*Dataset extract*

§

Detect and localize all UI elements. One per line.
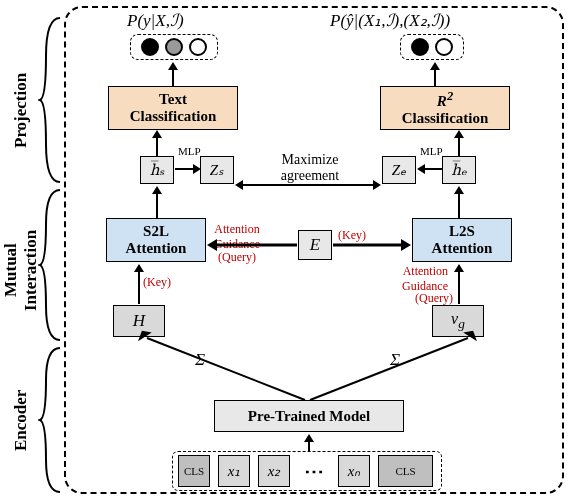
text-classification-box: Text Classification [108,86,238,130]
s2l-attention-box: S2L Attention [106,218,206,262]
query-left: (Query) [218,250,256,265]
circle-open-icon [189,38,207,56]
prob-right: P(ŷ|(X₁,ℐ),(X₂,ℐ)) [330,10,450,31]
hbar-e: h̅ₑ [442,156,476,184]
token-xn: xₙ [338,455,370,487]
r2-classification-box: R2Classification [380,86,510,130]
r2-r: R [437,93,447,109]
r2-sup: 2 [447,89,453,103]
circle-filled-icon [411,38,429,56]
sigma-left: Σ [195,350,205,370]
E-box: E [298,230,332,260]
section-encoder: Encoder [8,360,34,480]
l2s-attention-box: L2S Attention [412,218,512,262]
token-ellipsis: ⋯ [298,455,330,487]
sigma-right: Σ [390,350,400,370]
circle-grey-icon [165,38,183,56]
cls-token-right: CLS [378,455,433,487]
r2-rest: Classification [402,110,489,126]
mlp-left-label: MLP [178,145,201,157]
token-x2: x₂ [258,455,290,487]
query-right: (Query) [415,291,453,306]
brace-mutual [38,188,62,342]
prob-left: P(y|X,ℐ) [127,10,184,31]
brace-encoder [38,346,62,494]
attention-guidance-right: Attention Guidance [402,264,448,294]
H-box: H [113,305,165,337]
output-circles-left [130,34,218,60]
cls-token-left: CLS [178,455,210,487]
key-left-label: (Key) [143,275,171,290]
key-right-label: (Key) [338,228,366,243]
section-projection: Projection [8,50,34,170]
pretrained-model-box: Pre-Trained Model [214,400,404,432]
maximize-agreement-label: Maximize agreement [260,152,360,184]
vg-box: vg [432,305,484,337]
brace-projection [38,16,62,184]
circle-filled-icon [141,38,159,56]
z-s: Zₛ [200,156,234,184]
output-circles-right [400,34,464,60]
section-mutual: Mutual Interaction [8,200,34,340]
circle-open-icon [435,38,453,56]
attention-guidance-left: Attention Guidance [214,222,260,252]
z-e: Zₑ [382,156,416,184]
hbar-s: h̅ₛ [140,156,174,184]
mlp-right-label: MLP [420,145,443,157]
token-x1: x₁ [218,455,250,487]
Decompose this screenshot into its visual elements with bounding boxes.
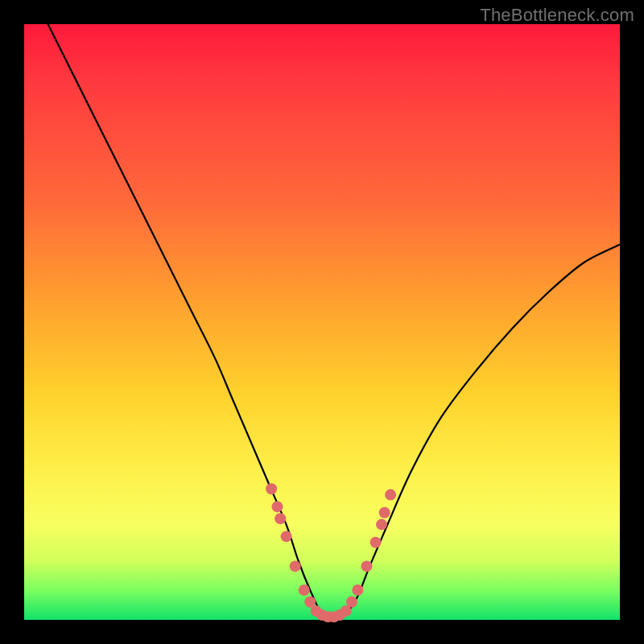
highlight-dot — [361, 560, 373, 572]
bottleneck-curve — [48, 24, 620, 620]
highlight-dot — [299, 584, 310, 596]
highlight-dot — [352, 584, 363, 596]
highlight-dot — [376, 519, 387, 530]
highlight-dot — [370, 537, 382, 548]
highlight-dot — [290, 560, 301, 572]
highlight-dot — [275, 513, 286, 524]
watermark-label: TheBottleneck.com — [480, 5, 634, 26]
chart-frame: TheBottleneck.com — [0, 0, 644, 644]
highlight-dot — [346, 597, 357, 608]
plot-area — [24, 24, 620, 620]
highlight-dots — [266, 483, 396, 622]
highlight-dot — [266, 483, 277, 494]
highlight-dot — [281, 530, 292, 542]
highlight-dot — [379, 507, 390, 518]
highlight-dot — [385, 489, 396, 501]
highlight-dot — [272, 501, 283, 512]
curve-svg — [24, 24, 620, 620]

§

*Work item*
Within the entries above, find every line where the string "attention" occurs, and copy it.

*Finished task*
s2l-attention-box: S2L Attention [106,218,206,262]
l2s-attention-box: L2S Attention [412,218,512,262]
attention-guidance-right: Attention Guidance [402,264,448,294]
attention-guidance-left: Attention Guidance [214,222,260,252]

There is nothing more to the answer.